2. La décision portant refus de délivrer à M. C... un titre de séjour en qualité d'étranger malade vise le 11° de l'article L. 313-11 et mentionne les éléments relatifs à la situation personnelle et à l'état de santé du requérant ainsi qu'à l'offre de soins en Géorgie qui ont conduit le préfet à estimer qu'il ne pouvait prétendre à la délivrance de ce titre de séjour. Le requérant ayant sollicité un titre de séjour en qualité d'étranger malade, sur le seul fondement des dispositions alors applicables du 11° de l'article L. 313-11 du code de l'entrée et du séjour des étrangers et du droit d'asile, et non une autorisation provisoire de séjour, en qualité de parent d'enfant malade, sur le fondement de l'article L. 311-12 alors en vigueur du même code, le préfet n'avait pas à faire état de l'état de santé de son fils et de sa prise en charge en France, ces considérations étant étrangères aux conditions de délivrance du titre sollicité. Le refus de titre de séjour attaqué comporte ainsi les considérations de droit et de fait qui en constituent le fondement. Il est, par suite, suffisamment motivé. Par ailleurs, la décision portant obligation de quitter le territoire français vise le 3° du I de l'article L. 511-1 du code de l'entrée et du séjour des étrangers et du droit d'asile et rappelle les éléments saillants de la situation personnelle et familiale du requérant qui ont conduit le préfet à considérer qu'il n'y avait pas d'obstacle à son éloignement du territoire français. Le moyen tiré de l'insuffisante motivation de l'obligation de quitter le territoire français, qui n'avait pas au demeurant à faire l'objet d'une motivation distincte de celle du refus de titre dès lors qu'elle a été prise en raison d'un refus de séjour, en vertu du I de l'article L. 511-1 du code de l'entrée et du séjour des étrangers et du droit d'asile, ne peut qu'être écarté.

3. La motivation de l'arrêté en litige révèle que le préfet s'est livré à un examen particulier de la situation du requérant au regard des éléments qui ont été portés à sa connaissance.

4. Aux termes de l'article L. 313-11 du code de l'entrée et du séjour des étrangers et du droit d'asile, alors en vigueur : " Sauf si sa présence constitue une menace pour l'ordre public, la carte de séjour temporaire portant la mention " vie privée et familiale " est délivrée de plein droit : / (...) / 11° A l'étranger résidant habituellement en France, si son état de santé nécessite une prise en charge médicale dont le défaut pourrait avoir pour lui des conséquences d'une exceptionnelle gravité et si, eu égard à l'offre de soins et aux caractéristiques du système de santé dans le pays dont il est originaire, il ne pourrait pas y bénéficier effectivement d'un traitement approprié. La condition prévue à l'article L. 313-2 n'est pas exigée.
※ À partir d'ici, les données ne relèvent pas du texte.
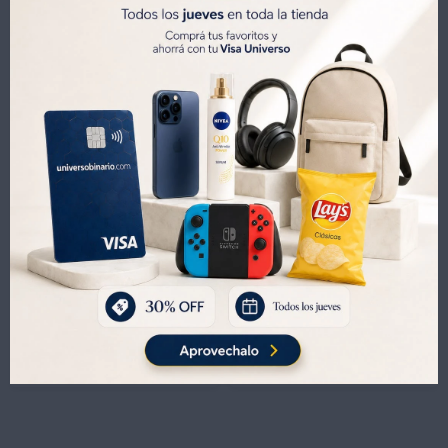
-
+
-
+
No disponible para retiro
No disponible para retiro
Smart TV Philips 55PUD7408/77 55 Google TV 4k
Smart TV Philips 55PUD7908/77 Google TV 4k con Ambilight
685
787
USD
729
USD
830
USD
USD
655
757
USD
USD
582
669
USD
USD

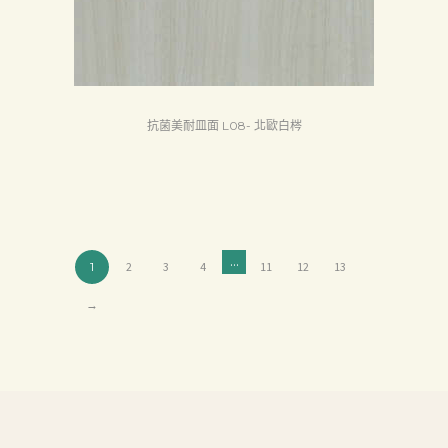
抗菌美耐皿面 L08- 北歐白梣
...
1
2
3
4
11
12
13
→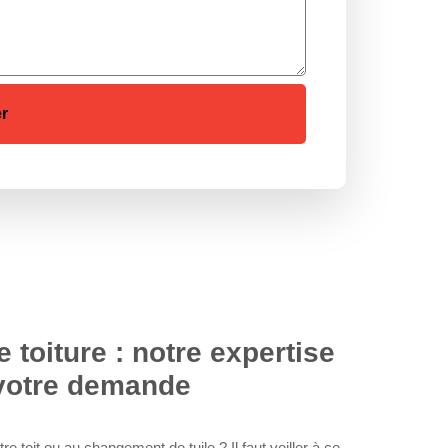
toiture : notre expertise
 votre demande
 toit ou au changement de tuile ? Il faut veiller à ce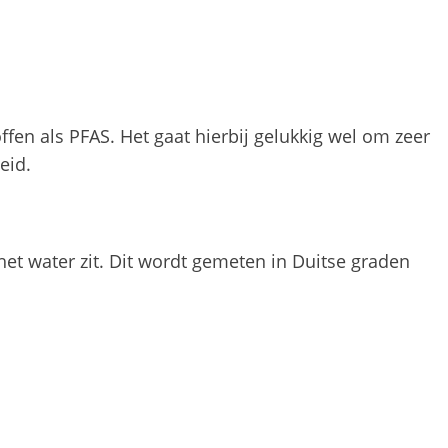
ffen als PFAS. Het gaat hierbij gelukkig wel om zeer
eid.
het water zit. Dit wordt gemeten in Duitse graden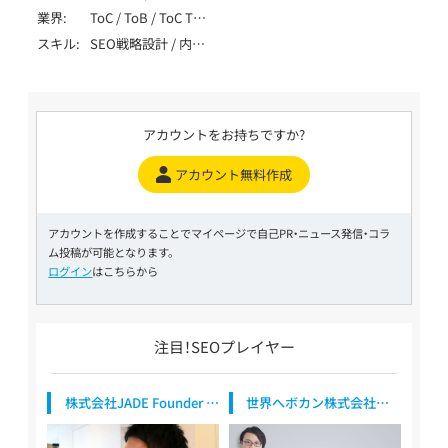
根谷 泰順 / Neya Taijun
/ SaaS・ソフトウェ
ート / ローカル / メ
業界
ToC / ToB / ToC ToB
ア・クラウド
ディア / アフィリエ
/ マーケティング・
スキル
SEO戦略設計 / 内部
イト / EC / ポータ
IT・テクノロジー /
テクニカルSEO / コ
ル・DB /
製造・インフラ（自動
ンテンツSEO / 外部
SPA/SSR/SSG
車・機械・エネルギー
SEO / ローカルSEO
等） / 生活全般（不用
/ DB・大規模SEO /
品・アパレル・家事） /
アカウントをお持ちですか?
ペナルティ解除 / デ
健康食品・ウォータ
ータ分析（GA4・
ーサーバー / レンタ
アカウント無料作成
Search Console） /
ル / ブライダル（婚
SEO内製化支援 /
活・式場・フォト） /
SEO歴10年以上
医療・健康・病院・ク
アカウントを作成することでマイページで自己PR・ニュース発信・コラ
リニック / 美容・脱
ム投稿が可能となります。
毛・サロン / 不動産・
ログイン
はこちらから
住宅・工務店 / 教育・
学習・スクール / 旅
行・観光・ホテル / 求
人・転職・人材
注目！SEOプレイヤー
株式会社JADE Founder /
世界へボカン株式会社
CSO
代表取締役社長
La décision de délivrer la carte de séjour est prise par l'autorité administrative après avis d'un collège de médecins du service médical de l'Office français de l'immigration et de l'intégration, dans des conditions définies par décret en Conseil d'Etat. Les médecins de l'office accomplissent cette mission dans le respect des orientations générales fixées par le ministre chargé de la santé ". Selon l'article R. 313-22 de ce code : " Pour l'application du 11° de l'article L. 313-11,

le préfet délivre la carte de séjour au vu d'un avis émis par un collège de médecins à compétence nationale de l'Office français de l'immigration et de l'intégration. / L'avis est émis dans les conditions fixées par arrêté du ministre chargé de l'immigration et du ministre chargé de la santé au vu, d'une part, d'un rapport médical établi par un médecin de l'Office français de l'immigration et de l'intégration et, d'autre part, des informations disponibles sur les possibilités de bénéficier effectivement d'un traitement approprié dans le pays d'origine de l'intéressé. ( ...) ". Aux termes de l'article R. 313-23 du même code : " Le rapport médical visé à l'article R. 313-22 est établi par un médecin de l'Office français de l'immigration et de l'intégration à partir d'un certificat médical établi par le médecin qui le suit habituellement ou par un médecin praticien hospitalier inscrits au tableau de l'ordre (...) " L'article 3 de l'arrêté du 5 janvier 2017 fixant les orientations générales pour l'exercice par les médecins de l'Office français de l'immigration et de l'intégration du code de l'entrée et du séjour des étrangers et du droit d'asile, de leurs missions, prévues à l'article L. 313-11 (11°) du code de l'entrée et du séjour des étrangers et du droit d'asile dispose que : " L'avis du collège de médecins de l'OFII est établi sur la base du rapport médical élaboré par un médecin de l'office (...) ainsi que des informations disponibles sur les possibilités de bénéficier effectivement d'un traitement approprié dans le pays dont le demandeur d'un titre de séjour pour raison de santé est originaire. / Les possibilités de prise en charge dans ce pays des pathologies graves sont évaluées, comme pour toute maladie, individuellement, en s'appuyant sur une combinaison de sources d'informations sanitaires. / L'offre de soins s'apprécie notamment au regard de l'existence de structures, d'équipements, de médicaments et de dispositifs médicaux, ainsi que de personnels compétents nécessaires pour assurer une prise en charge appropriée de l'affection en cause. / L'appréciation des caractéristiques du système de santé doit permettre de déterminer la possibilité ou non d'accéder effectivement à l'offre de soins et donc au traitement approprié. / Afin de contribuer à l'harmonisation des pratiques suivies au plan national, des outils d'aide à l'émission des avis et des références documentaires présentés en annexe II et

III sont mis à disposition des médecins de l'office. ".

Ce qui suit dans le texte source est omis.